Durée du travail : les apports de la loi Travail

Publié le par angeline351

Très contestée lors de son adoption, la loi Travail apporte son lot de changements en matière de durée du travail. Présentation de deux nouveautés : la primauté de l'accord d'entreprise et le droit à la déconnexion.

La primauté de l’accord d’entreprise

La loi Travail prévoit que, d’ici à 2 ans, une commission d’experts proposera au gouvernement une réécriture du Code du travail sur trois niveaux, à savoir  : les dispositions impératives que l’employeur sera dans l’obligation d’appliquer, dites «  d’ordre public  »  ; celles qui pourront faire l’objet d’une négociation collective, au niveau de la branche ou de l’entreprise notamment  ; et celles qui s’appliqueront en l’absence d’accord collectif, dites «  supplétives  ».

Cette future architecture, qui vise à laisser une place plus importante à la négociation collective, est d’ores et déjà mise en place en matière de durée du travail. Véritable point de discorde lors de la discussion de la loi Travail, tant au sein qu’en dehors du Parlement, l’accord collectif négocié au niveau de l’entreprise prime désormais sur l’accord de branche pour plusieurs sujets liés au temps de travail. Certes, on peut arguer que cette solution n’est pas nouvelle puisqu’elle s’appliquait déjà pour, en particulier, fixer le contingent des heures supplémentaires, le repos compensateur de remplacement des heures supplémentaires ou encore la journée de solidarité. Cependant, elle a été considérablement élargie par la loi Travail.

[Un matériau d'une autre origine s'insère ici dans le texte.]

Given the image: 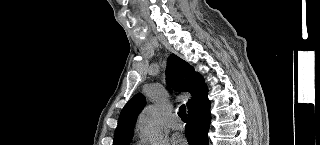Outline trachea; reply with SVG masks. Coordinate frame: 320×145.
<instances>
[{"instance_id":"3493384b","label":"trachea","mask_w":320,"mask_h":145,"mask_svg":"<svg viewBox=\"0 0 320 145\" xmlns=\"http://www.w3.org/2000/svg\"><path fill=\"white\" fill-rule=\"evenodd\" d=\"M179 117L182 121H188L187 115H186V108L185 105H181L178 112Z\"/></svg>"}]
</instances>
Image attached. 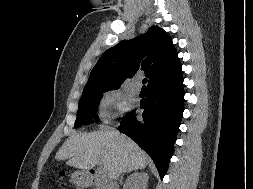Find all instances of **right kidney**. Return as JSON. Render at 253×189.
<instances>
[{
	"label": "right kidney",
	"instance_id": "1",
	"mask_svg": "<svg viewBox=\"0 0 253 189\" xmlns=\"http://www.w3.org/2000/svg\"><path fill=\"white\" fill-rule=\"evenodd\" d=\"M133 177V180H131ZM128 178L126 183V189H146L148 183L147 173H134Z\"/></svg>",
	"mask_w": 253,
	"mask_h": 189
}]
</instances>
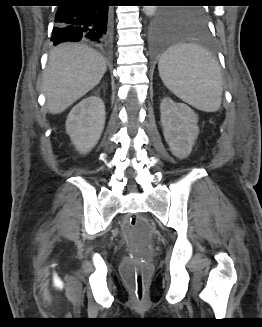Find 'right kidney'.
<instances>
[{
	"mask_svg": "<svg viewBox=\"0 0 262 327\" xmlns=\"http://www.w3.org/2000/svg\"><path fill=\"white\" fill-rule=\"evenodd\" d=\"M105 124V106L98 96H89L75 105L66 120V132L76 149L86 154L100 139Z\"/></svg>",
	"mask_w": 262,
	"mask_h": 327,
	"instance_id": "1",
	"label": "right kidney"
}]
</instances>
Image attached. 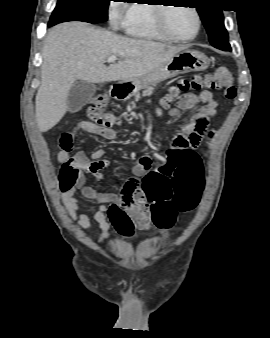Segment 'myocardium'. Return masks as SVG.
Here are the masks:
<instances>
[{
  "mask_svg": "<svg viewBox=\"0 0 270 338\" xmlns=\"http://www.w3.org/2000/svg\"><path fill=\"white\" fill-rule=\"evenodd\" d=\"M166 6L168 5H154L155 26L157 30L168 40H171L174 42L186 43V42H190L194 40L198 36L200 32V28H201V18H200L198 11L193 7H187L194 13L196 17V30H195V33L188 38H179V37L174 36L171 33V31L169 30L167 26V20H166L167 10L174 6H171V7L170 6L166 7Z\"/></svg>",
  "mask_w": 270,
  "mask_h": 338,
  "instance_id": "obj_1",
  "label": "myocardium"
}]
</instances>
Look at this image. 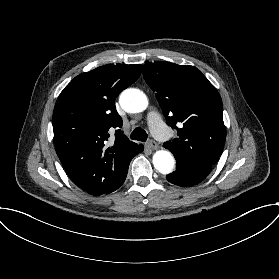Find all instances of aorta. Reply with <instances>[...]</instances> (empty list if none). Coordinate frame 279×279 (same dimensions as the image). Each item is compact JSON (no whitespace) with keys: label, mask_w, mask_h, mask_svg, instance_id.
Listing matches in <instances>:
<instances>
[{"label":"aorta","mask_w":279,"mask_h":279,"mask_svg":"<svg viewBox=\"0 0 279 279\" xmlns=\"http://www.w3.org/2000/svg\"><path fill=\"white\" fill-rule=\"evenodd\" d=\"M121 107L128 113L143 112L148 106L147 96L139 89L124 90L120 97ZM153 165L162 174H169L174 170L175 159L167 150H158L153 155Z\"/></svg>","instance_id":"obj_1"}]
</instances>
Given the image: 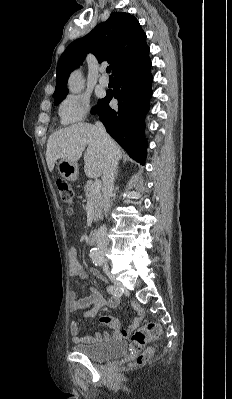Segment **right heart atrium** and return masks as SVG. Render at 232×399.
I'll return each mask as SVG.
<instances>
[{"instance_id":"obj_1","label":"right heart atrium","mask_w":232,"mask_h":399,"mask_svg":"<svg viewBox=\"0 0 232 399\" xmlns=\"http://www.w3.org/2000/svg\"><path fill=\"white\" fill-rule=\"evenodd\" d=\"M90 108L83 105L77 96H70L58 108V116L62 125H76L77 120H84L88 116Z\"/></svg>"}]
</instances>
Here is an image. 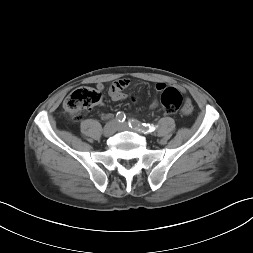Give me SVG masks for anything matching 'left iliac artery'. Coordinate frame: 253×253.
<instances>
[{"label": "left iliac artery", "mask_w": 253, "mask_h": 253, "mask_svg": "<svg viewBox=\"0 0 253 253\" xmlns=\"http://www.w3.org/2000/svg\"><path fill=\"white\" fill-rule=\"evenodd\" d=\"M128 125L131 128L140 129L144 134H148L156 130V126L154 124L141 123L140 121L133 118L129 119Z\"/></svg>", "instance_id": "obj_1"}]
</instances>
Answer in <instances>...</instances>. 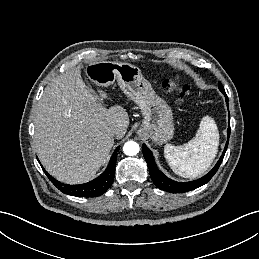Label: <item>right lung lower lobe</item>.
<instances>
[{"instance_id":"right-lung-lower-lobe-1","label":"right lung lower lobe","mask_w":259,"mask_h":259,"mask_svg":"<svg viewBox=\"0 0 259 259\" xmlns=\"http://www.w3.org/2000/svg\"><path fill=\"white\" fill-rule=\"evenodd\" d=\"M119 147H117L111 157V160L106 170L96 179L79 185H68L59 182L48 174L45 169L43 171L49 178V180L63 193L76 197H96L105 193L113 183L116 158Z\"/></svg>"}]
</instances>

Cette primauté signifie que la convention collective applicable normalement dans l’entreprise s’applique uniquement si rien n’est prévu dans un accord d’entreprise pour, entre autres, prévoir le dépassement des durées maximales quotidienne ou hebdomadaire de travail, préciser le taux de majoration des heures supplémentaires, déterminer la rémunération des temps de restauration et de pause, fixer les contreparties aux temps d’habillage et de déshabillage ou leur assimilation à du temps de travail effectif, mettre en place un temps de pause supérieur à la durée minimale légale ou encore prévoir la mise en œuvre du temps partiel à l’initiative de l’employeur.

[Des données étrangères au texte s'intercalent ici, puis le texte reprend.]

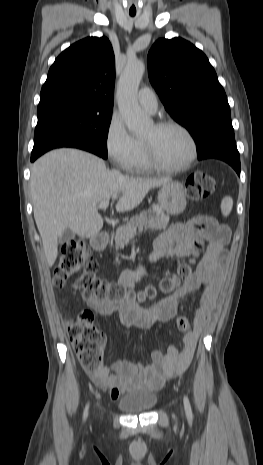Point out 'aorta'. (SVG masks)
Returning a JSON list of instances; mask_svg holds the SVG:
<instances>
[{"instance_id": "1", "label": "aorta", "mask_w": 263, "mask_h": 465, "mask_svg": "<svg viewBox=\"0 0 263 465\" xmlns=\"http://www.w3.org/2000/svg\"><path fill=\"white\" fill-rule=\"evenodd\" d=\"M145 71L142 61H129L119 79L117 102L127 128L134 134L142 133L150 123L149 117L141 110L137 92Z\"/></svg>"}]
</instances>
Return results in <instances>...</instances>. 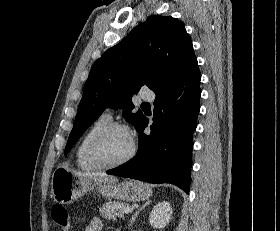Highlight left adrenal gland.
I'll return each mask as SVG.
<instances>
[{"label": "left adrenal gland", "instance_id": "1", "mask_svg": "<svg viewBox=\"0 0 280 231\" xmlns=\"http://www.w3.org/2000/svg\"><path fill=\"white\" fill-rule=\"evenodd\" d=\"M149 203H151V199H147V201H145V203H143V205H141V207H138L137 211H135V213H133V215L130 219L129 225H133L137 215H139V213H140V211H142L143 207H145V205H149Z\"/></svg>", "mask_w": 280, "mask_h": 231}]
</instances>
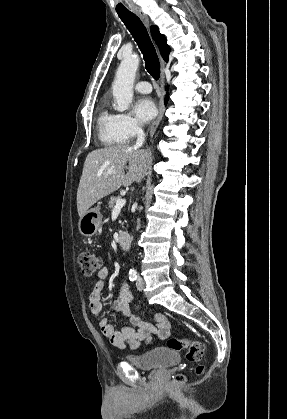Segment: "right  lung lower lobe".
Masks as SVG:
<instances>
[{
  "instance_id": "1",
  "label": "right lung lower lobe",
  "mask_w": 287,
  "mask_h": 419,
  "mask_svg": "<svg viewBox=\"0 0 287 419\" xmlns=\"http://www.w3.org/2000/svg\"><path fill=\"white\" fill-rule=\"evenodd\" d=\"M167 101H168V95L166 96V98H165V103H167Z\"/></svg>"
}]
</instances>
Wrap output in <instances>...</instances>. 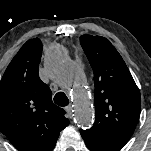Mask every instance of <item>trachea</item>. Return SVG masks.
Wrapping results in <instances>:
<instances>
[{"label":"trachea","mask_w":151,"mask_h":151,"mask_svg":"<svg viewBox=\"0 0 151 151\" xmlns=\"http://www.w3.org/2000/svg\"><path fill=\"white\" fill-rule=\"evenodd\" d=\"M54 102L61 107L67 106L69 104V100L63 92L56 93L54 96Z\"/></svg>","instance_id":"3493384b"}]
</instances>
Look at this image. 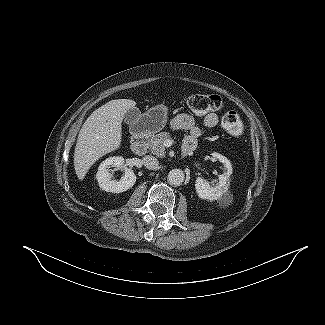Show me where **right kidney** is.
Here are the masks:
<instances>
[{"instance_id":"obj_1","label":"right kidney","mask_w":325,"mask_h":325,"mask_svg":"<svg viewBox=\"0 0 325 325\" xmlns=\"http://www.w3.org/2000/svg\"><path fill=\"white\" fill-rule=\"evenodd\" d=\"M124 162L123 157L117 156L109 157L99 165L96 179L102 190L112 193H121L127 191L135 184L136 175L132 169L124 167ZM111 167H124L125 175L120 181L111 180V174L109 173Z\"/></svg>"}]
</instances>
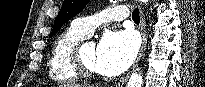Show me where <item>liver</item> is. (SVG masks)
<instances>
[{
  "label": "liver",
  "mask_w": 205,
  "mask_h": 87,
  "mask_svg": "<svg viewBox=\"0 0 205 87\" xmlns=\"http://www.w3.org/2000/svg\"><path fill=\"white\" fill-rule=\"evenodd\" d=\"M63 87H85V86H82L79 84H67V85H64Z\"/></svg>",
  "instance_id": "6515ba94"
}]
</instances>
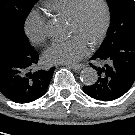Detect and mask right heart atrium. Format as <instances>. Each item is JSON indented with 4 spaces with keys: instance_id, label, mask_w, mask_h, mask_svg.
Masks as SVG:
<instances>
[{
    "instance_id": "d8ad5b80",
    "label": "right heart atrium",
    "mask_w": 135,
    "mask_h": 135,
    "mask_svg": "<svg viewBox=\"0 0 135 135\" xmlns=\"http://www.w3.org/2000/svg\"><path fill=\"white\" fill-rule=\"evenodd\" d=\"M24 30L28 39L34 44H42L48 38L46 19L42 13L32 10L24 22Z\"/></svg>"
}]
</instances>
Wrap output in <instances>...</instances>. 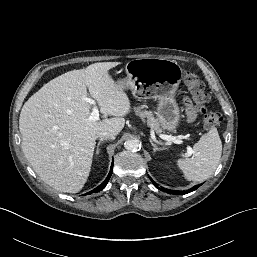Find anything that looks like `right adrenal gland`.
<instances>
[{"label": "right adrenal gland", "instance_id": "obj_1", "mask_svg": "<svg viewBox=\"0 0 257 257\" xmlns=\"http://www.w3.org/2000/svg\"><path fill=\"white\" fill-rule=\"evenodd\" d=\"M104 140H106V139H100V141L98 142L97 147H96V153H95L96 155L99 154V152H100L99 147H100L101 143H102Z\"/></svg>", "mask_w": 257, "mask_h": 257}]
</instances>
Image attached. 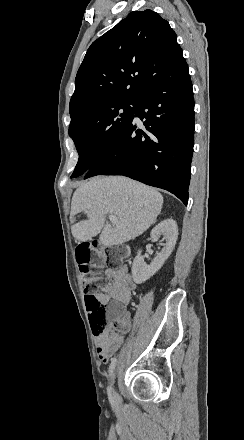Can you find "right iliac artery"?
I'll return each mask as SVG.
<instances>
[{
	"label": "right iliac artery",
	"mask_w": 244,
	"mask_h": 440,
	"mask_svg": "<svg viewBox=\"0 0 244 440\" xmlns=\"http://www.w3.org/2000/svg\"><path fill=\"white\" fill-rule=\"evenodd\" d=\"M116 361H117V359H116L115 357H114V358H111V363H110V365H109V369H108L109 376H111L113 370L115 369ZM107 392H108V396H109L110 403H111V405L113 406L114 403H115V401H114V398L112 397V389H111L110 386L107 387Z\"/></svg>",
	"instance_id": "82829eb1"
}]
</instances>
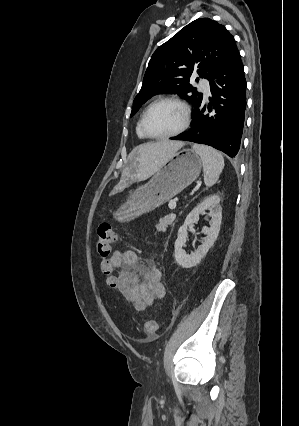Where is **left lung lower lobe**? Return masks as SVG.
Listing matches in <instances>:
<instances>
[{
    "instance_id": "0a47b994",
    "label": "left lung lower lobe",
    "mask_w": 299,
    "mask_h": 426,
    "mask_svg": "<svg viewBox=\"0 0 299 426\" xmlns=\"http://www.w3.org/2000/svg\"><path fill=\"white\" fill-rule=\"evenodd\" d=\"M246 87L240 53L233 51L210 81L212 98L202 102L193 114L192 127L172 140L212 146L230 157L238 155L243 132ZM214 111L213 115L205 110Z\"/></svg>"
}]
</instances>
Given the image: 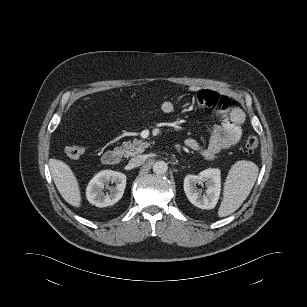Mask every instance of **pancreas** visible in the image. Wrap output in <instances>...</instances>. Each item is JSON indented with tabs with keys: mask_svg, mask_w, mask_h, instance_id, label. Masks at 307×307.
Returning a JSON list of instances; mask_svg holds the SVG:
<instances>
[{
	"mask_svg": "<svg viewBox=\"0 0 307 307\" xmlns=\"http://www.w3.org/2000/svg\"><path fill=\"white\" fill-rule=\"evenodd\" d=\"M149 145L150 143L147 141L134 139L133 141L124 142L123 146L120 147L119 150L126 158H128L144 152Z\"/></svg>",
	"mask_w": 307,
	"mask_h": 307,
	"instance_id": "obj_1",
	"label": "pancreas"
}]
</instances>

Et attention, l’accord conclu au sein de l’entreprise supplante l’accord de branche même s’il contient des règles moins favorables aux salariés. Par exemple, il peut déterminer un taux de majoration des heures supplémentaires inférieur à celui prévu dans la convention collective.

Un droit à la déconnexion

À compter du 1er janvier 2017, les entreprises dotées d’un délégué syndical devront inclure le «  droit à la déconnexion  » des salariés dans la négociation annuelle obligatoire sur l’égalité professionnelle entre les femmes et les hommes et la qualité de vie au travail.

Cette discussion portera sur les modalités «  du plein exercice  » de ce droit par le salarié et sur la mise en place, par l’entreprise, de dispositifs visant à réguler l’utilisation des outils numériques le soir ainsi que pendant les week-ends et les congés. Le but étant d’assurer au salarié ses temps de repos quotidien et hebdomadaire et permettre une meilleure articulation entre sa vie professionnelle et sa vie personnelle.

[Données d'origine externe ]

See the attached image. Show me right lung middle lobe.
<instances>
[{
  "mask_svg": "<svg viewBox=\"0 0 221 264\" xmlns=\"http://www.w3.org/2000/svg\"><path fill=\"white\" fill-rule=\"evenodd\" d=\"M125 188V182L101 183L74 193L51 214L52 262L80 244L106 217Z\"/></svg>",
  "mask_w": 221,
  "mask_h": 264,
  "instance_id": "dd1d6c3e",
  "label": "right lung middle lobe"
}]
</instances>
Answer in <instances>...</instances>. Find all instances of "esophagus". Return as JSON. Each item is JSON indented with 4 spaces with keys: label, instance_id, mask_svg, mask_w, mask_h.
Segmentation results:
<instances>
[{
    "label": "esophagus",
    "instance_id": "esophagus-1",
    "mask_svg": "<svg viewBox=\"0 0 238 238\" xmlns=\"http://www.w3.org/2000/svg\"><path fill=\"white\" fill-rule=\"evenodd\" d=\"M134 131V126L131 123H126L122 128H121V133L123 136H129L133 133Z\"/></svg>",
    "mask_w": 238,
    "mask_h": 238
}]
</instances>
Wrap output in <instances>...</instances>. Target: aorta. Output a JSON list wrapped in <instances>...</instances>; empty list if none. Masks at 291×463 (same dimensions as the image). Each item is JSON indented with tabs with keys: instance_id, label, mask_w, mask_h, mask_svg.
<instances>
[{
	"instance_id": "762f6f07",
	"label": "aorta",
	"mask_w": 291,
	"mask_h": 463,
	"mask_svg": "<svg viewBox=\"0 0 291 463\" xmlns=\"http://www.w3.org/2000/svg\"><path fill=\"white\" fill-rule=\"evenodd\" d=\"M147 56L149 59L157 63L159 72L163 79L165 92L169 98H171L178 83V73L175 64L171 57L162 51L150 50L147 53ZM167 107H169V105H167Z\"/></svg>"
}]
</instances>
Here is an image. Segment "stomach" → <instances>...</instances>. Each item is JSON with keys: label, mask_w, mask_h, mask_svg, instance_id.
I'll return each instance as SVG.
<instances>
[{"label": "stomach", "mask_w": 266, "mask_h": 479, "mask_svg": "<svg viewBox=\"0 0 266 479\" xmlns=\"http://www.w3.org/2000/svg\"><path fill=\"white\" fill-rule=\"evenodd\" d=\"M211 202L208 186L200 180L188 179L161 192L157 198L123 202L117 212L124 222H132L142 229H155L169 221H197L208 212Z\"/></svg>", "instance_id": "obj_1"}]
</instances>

En pratique, l’accord collectif pourra notamment consacrer le droit pour le salarié de ne pas répondre aux sollicitations en dehors de son temps de travail, conduire à la mise en place de modules applicatifs de déconnexion ou prévoir la mise en veille des serveurs de messageries pendant le week-end.

À défaut d’accord, il appartiendra à l’employeur d’élaborer une charte sur ce sujet, après avis du comité d’entreprise ou, à défaut, des délégués du personnel. Une charte qui définira les modalités d’exercice du droit à la déconnexion et prévoira la mise en œuvre, à destination des salariés et du personnel d’encadrement et de direction, d’actions de formation et de sensibilisation à un usage raisonnable des outils numériques.